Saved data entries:
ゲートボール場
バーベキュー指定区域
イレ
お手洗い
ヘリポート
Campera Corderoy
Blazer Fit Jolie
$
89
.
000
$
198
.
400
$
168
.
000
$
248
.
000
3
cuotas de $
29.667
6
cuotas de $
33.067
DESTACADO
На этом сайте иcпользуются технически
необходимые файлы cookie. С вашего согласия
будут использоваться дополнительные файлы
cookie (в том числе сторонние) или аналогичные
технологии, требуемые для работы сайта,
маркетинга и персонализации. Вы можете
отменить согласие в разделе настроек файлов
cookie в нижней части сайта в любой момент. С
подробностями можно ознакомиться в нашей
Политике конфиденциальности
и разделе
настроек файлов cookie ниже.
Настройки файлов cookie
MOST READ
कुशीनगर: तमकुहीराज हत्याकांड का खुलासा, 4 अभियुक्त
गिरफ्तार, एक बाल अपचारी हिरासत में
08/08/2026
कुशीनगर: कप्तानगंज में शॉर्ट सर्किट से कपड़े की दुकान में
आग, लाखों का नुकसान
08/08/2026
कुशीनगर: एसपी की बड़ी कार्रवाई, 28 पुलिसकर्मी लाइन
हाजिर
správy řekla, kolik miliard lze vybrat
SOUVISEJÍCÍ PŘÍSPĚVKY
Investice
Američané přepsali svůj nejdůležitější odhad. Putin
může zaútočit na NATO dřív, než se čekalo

* * *

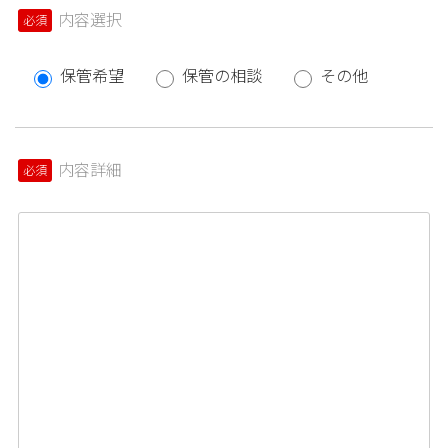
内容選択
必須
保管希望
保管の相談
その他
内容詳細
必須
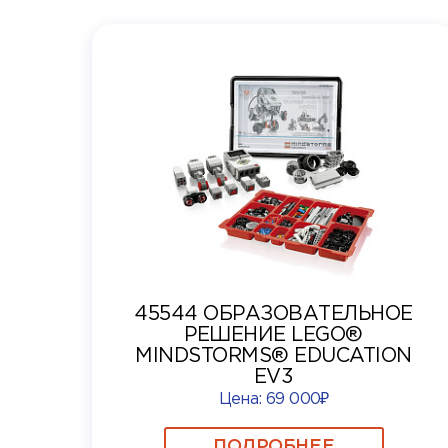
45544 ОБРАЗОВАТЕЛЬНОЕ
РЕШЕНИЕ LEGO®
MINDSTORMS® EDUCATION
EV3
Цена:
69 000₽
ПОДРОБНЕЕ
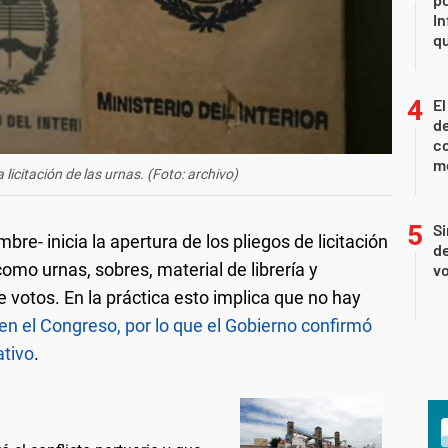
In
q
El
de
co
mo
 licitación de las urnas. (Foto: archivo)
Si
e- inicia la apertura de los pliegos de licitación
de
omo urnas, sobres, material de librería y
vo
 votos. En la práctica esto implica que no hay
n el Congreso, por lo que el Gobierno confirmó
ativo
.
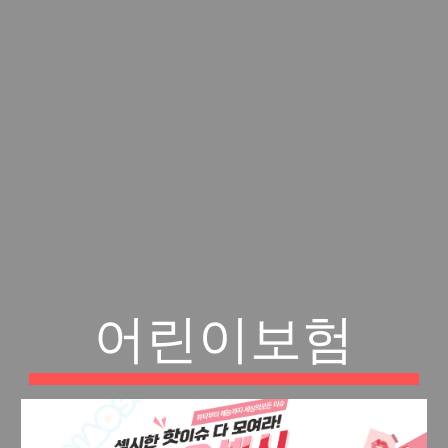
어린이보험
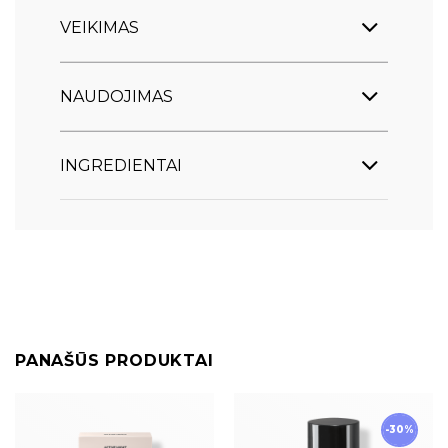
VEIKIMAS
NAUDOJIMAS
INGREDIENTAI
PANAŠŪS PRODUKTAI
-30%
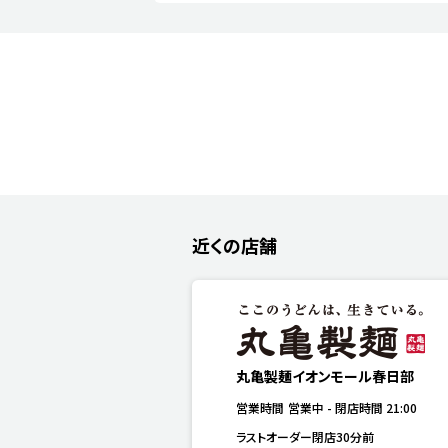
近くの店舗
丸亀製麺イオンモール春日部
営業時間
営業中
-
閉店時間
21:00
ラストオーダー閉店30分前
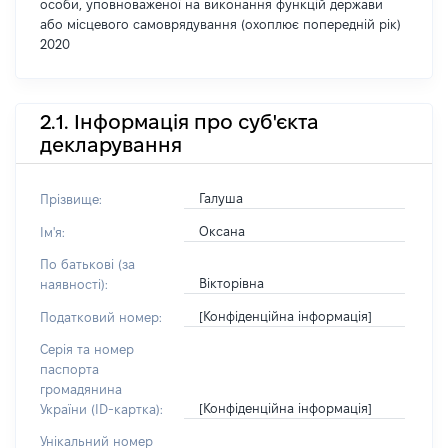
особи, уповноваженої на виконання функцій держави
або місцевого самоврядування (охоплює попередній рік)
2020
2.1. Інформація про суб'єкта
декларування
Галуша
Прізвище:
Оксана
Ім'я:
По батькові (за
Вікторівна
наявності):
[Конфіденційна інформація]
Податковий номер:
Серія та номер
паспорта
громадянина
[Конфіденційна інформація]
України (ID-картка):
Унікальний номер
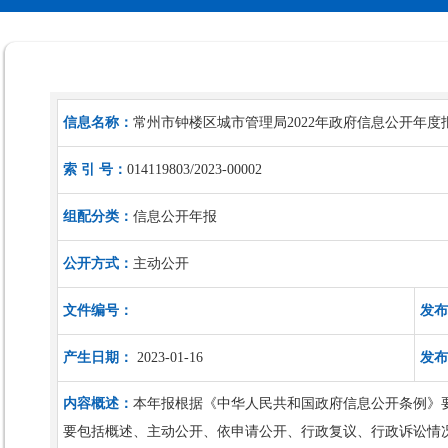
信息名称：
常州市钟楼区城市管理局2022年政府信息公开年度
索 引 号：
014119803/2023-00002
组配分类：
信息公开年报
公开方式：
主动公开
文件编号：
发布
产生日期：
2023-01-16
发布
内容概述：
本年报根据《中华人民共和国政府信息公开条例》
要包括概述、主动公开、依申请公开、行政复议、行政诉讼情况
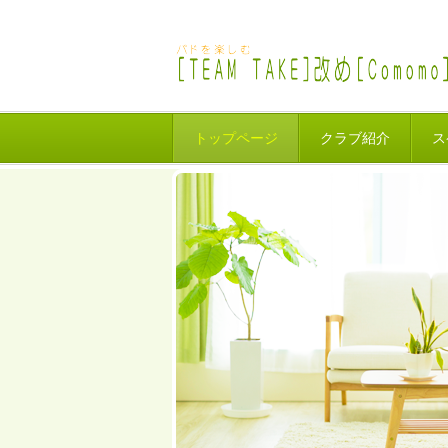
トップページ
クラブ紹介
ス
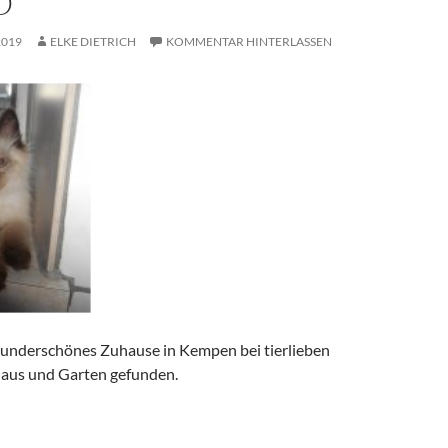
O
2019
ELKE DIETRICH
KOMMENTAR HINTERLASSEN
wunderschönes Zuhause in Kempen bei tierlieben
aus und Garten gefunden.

* * *

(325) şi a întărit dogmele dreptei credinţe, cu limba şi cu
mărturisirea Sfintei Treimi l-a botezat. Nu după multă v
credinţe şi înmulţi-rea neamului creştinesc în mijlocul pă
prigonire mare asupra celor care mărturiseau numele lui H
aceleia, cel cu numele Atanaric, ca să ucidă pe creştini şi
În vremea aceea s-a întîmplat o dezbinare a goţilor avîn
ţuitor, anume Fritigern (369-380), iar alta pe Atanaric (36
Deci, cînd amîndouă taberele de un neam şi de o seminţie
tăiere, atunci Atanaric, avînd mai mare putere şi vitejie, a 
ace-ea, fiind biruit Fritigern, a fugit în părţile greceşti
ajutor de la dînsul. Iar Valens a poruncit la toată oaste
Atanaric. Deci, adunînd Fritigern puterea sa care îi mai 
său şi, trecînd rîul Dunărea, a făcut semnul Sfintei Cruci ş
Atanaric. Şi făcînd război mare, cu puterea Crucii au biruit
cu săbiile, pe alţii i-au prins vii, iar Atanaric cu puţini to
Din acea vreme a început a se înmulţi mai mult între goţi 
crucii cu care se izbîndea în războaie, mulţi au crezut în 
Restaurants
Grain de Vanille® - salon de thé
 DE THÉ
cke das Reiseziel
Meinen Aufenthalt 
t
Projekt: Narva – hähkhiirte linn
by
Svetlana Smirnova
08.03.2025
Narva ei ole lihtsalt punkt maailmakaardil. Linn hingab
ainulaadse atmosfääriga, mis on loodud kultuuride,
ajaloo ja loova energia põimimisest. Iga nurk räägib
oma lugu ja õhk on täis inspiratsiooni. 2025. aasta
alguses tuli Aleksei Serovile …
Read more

## Problem to work on
Your answer should be all lines from the data that contain "сайта".

## Solution below
технологии, требуемые для работы сайта,
cookie в нижней части сайта в любой момент. С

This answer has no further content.